אמר ליה רב אחא בריה דרבא לרב אשי הלכה מכלל דפליגי והאמר רבי יהושע בן לוי כל מקום שאמר רבי יהודה אימתי ובמה במשנתנו אינו אלא לפרש דברי חכמים

Rav Aḥa, son of Rava, said to Rav Ashi: As it is stated that the halakha is in accordance with Rabbi Yehuda, this proves by inference that there is a dispute concerning this issue. But didn’t Rabbi Yehoshua ben Levi say: Any place where Rabbi Yehuda says when, or in what case is this, in the Mishna, he intends only to explain the earlier statement of the Rabbis, not to disagree with them. Why, then, did Shmuel say that the halakha is in accordance with the opinion of Rabbi Yehuda, when according to Rabbi Yehoshua ben Levi he is merely clarifying the opinion of the Rabbis, and there is no dispute between them?

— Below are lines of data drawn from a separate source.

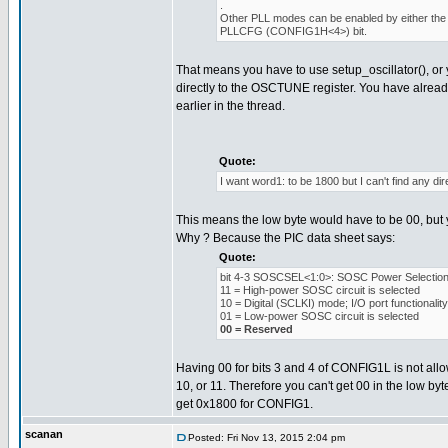
.
Other PLL modes can be enabled by either the 
PLLCFG (CONFIG1H<4>) bit.
That means you have to use setup_oscillator(), or 
directly to the OSCTUNE register. You have alread
earlier in the thread.
Quote:
I want word1: to be 1800 but I can't find any dire
This means the low byte would have to be 00, but y
Why ? Because the PIC data sheet says:
Quote:
bit 4-3 SOSCSEL<1:0>: SOSC Power Selection 
11 = High-power SOSC circuit is selected
10 = Digital (SCLKI) mode; I/O port functionali
01 = Low-power SOSC circuit is selected
00 = Reserved
Having 00 for bits 3 and 4 of CONFIG1L is not allow
10, or 11. Therefore you can't get 00 in the low byt
get 0x1800 for CONFIG1.
scanan
Posted: Fri Nov 13, 2015 2:04 pm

ולא פליגי והא אנן תנן נתוספו עליהן מוסיף ומזכה וצריך להודיע

Before addressing this question, the Gemara expresses surprise over the claim itself: And do Rabbi Yehuda and the Sages not dispute this issue? Didn’t we learn in an earlier mishna: If new residents were added to the original residents of the alleyway, he may add to the eiruv for those residents and confer possession on them, and he must inform the new residents of their inclusion in the merging of alleyways. Apparently, this tanna maintains that one must inform them even with regard to a joining of courtyards. This ruling contradicts the opinion of Rabbi Yehuda, which proves that there is at least one Sage who does not accept his opinion.

התם בחצר שבין שני מבואות

The Gemara answers: There, the mishna is referring to a courtyard situated between two alleyways, in which case the residents of the courtyard may join a merging with whichever alleyway they prefer. As their participation in the merging involves a certain disadvantage, for perhaps the residents of the courtyard would not want to establish a merging of alleyways with one alleyway and lose out on a potential merging with the other, it is necessary to inform them.

והאמר רב שיזבי אמר רב חסדא זאת אומרת חלוקין עליו חביריו על רבי יהודה

The Gemara raises a further difficulty: Didn’t Rav Sheizvi say that Rav Ḥisda said with regard to that same mishna: That is to say that Rabbi Yehuda’s colleagues disagree with him over the need to inform the other residents about the eiruv? This statement indicates that at least some Sages hold that the matter is in dispute, and not everyone agrees with Rabbi Yehuda.